**Requirement**
Find every line in the records below that contains "scientific", and copy it.

Stored data entries
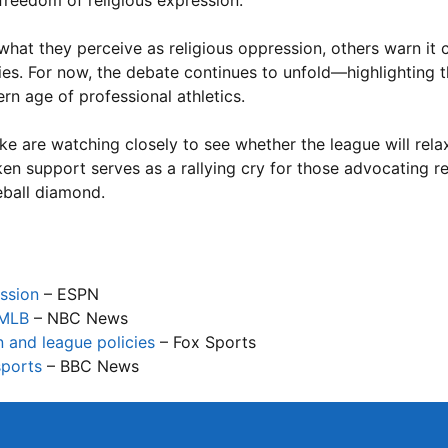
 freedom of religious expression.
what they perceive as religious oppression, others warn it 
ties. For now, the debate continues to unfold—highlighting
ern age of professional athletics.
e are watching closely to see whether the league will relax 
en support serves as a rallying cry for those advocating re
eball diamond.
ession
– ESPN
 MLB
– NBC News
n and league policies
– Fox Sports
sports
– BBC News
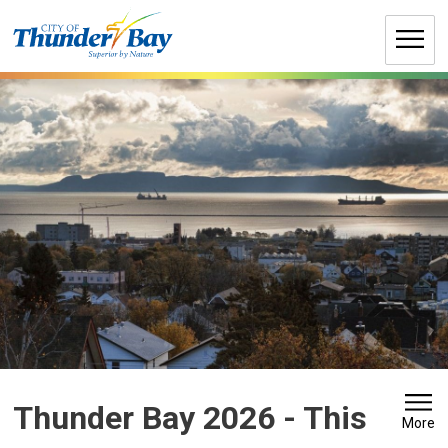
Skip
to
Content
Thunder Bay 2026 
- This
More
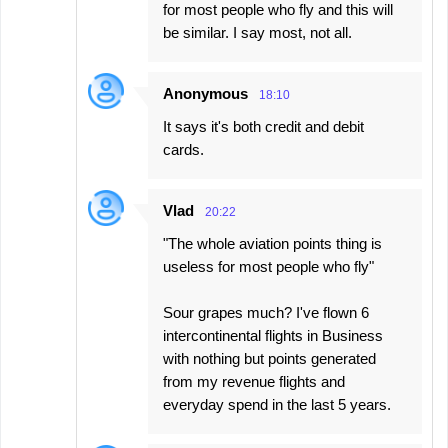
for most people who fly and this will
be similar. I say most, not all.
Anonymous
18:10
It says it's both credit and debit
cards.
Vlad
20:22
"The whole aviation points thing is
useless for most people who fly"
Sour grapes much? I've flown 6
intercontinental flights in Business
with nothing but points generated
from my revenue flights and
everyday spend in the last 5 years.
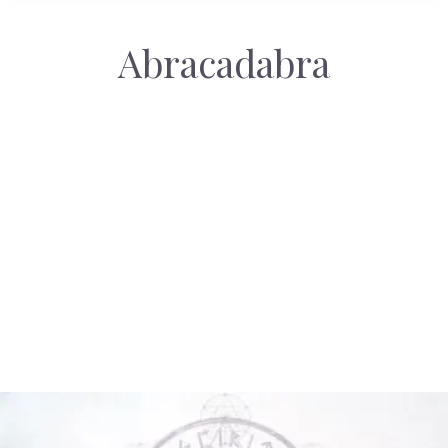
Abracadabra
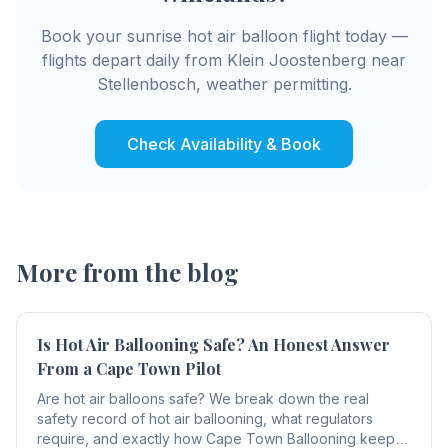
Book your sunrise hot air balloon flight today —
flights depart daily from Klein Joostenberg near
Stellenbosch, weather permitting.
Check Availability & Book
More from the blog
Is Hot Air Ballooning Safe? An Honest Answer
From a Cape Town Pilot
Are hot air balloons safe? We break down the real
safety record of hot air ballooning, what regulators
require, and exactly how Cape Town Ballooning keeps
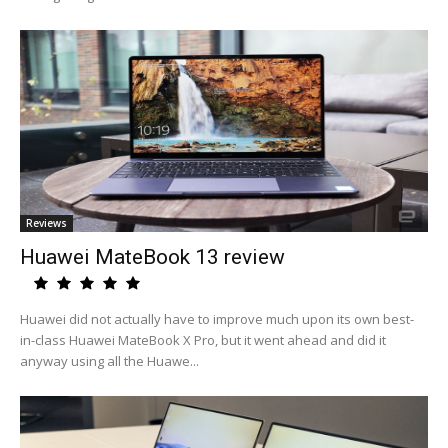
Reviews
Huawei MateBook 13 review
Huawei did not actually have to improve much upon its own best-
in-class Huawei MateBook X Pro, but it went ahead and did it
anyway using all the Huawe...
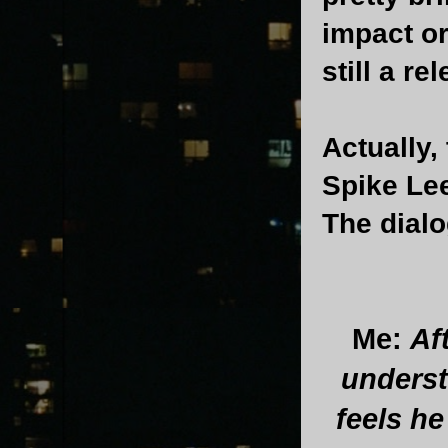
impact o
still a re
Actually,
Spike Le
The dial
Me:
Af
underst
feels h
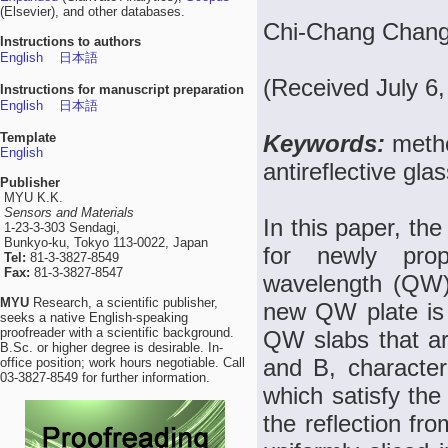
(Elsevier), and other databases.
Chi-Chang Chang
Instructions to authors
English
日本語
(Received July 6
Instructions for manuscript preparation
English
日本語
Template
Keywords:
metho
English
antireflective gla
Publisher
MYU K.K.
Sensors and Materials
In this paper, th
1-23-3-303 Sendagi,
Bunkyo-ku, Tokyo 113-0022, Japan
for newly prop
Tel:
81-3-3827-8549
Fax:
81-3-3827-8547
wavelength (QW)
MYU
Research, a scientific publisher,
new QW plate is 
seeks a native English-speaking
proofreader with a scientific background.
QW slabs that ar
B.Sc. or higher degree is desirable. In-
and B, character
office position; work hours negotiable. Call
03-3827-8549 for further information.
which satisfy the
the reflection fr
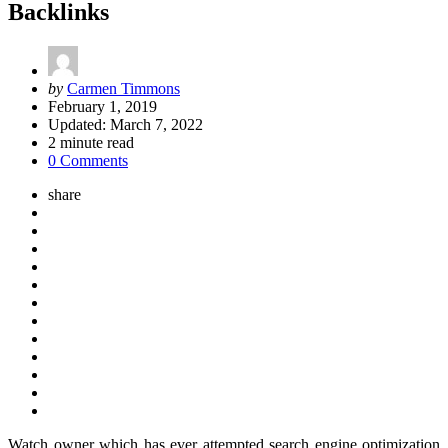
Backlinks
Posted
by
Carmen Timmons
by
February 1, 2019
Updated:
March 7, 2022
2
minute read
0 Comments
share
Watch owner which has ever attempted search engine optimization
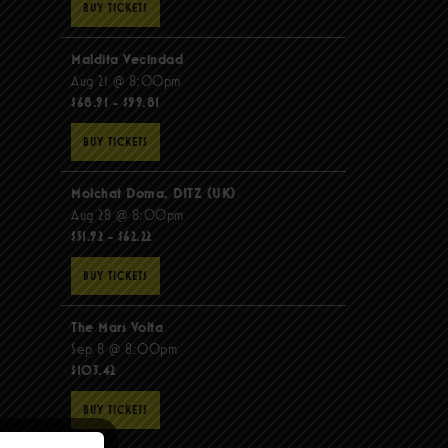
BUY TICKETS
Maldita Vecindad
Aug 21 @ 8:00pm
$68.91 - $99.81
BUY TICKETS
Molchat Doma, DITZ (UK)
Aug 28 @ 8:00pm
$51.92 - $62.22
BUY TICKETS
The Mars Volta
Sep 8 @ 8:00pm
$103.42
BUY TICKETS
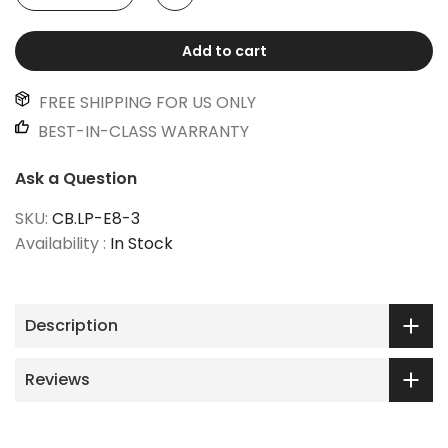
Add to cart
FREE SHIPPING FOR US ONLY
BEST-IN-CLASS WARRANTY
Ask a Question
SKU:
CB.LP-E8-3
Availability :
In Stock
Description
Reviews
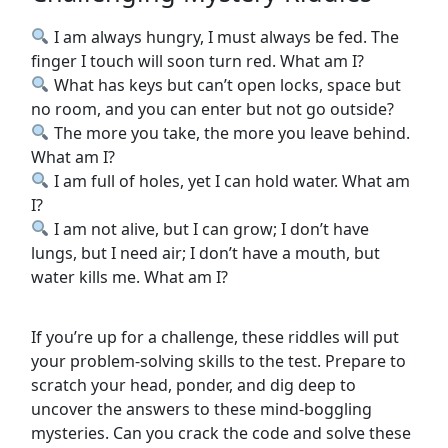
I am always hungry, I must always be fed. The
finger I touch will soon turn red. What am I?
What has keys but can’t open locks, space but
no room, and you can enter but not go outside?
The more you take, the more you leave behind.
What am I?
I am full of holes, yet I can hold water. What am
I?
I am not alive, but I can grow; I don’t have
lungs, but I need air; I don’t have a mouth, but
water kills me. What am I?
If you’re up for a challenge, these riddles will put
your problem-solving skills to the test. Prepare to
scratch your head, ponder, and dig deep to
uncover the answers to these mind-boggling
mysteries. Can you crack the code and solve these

**Task solution**
Research, a scientific publisher,
proofreader with a scientific background.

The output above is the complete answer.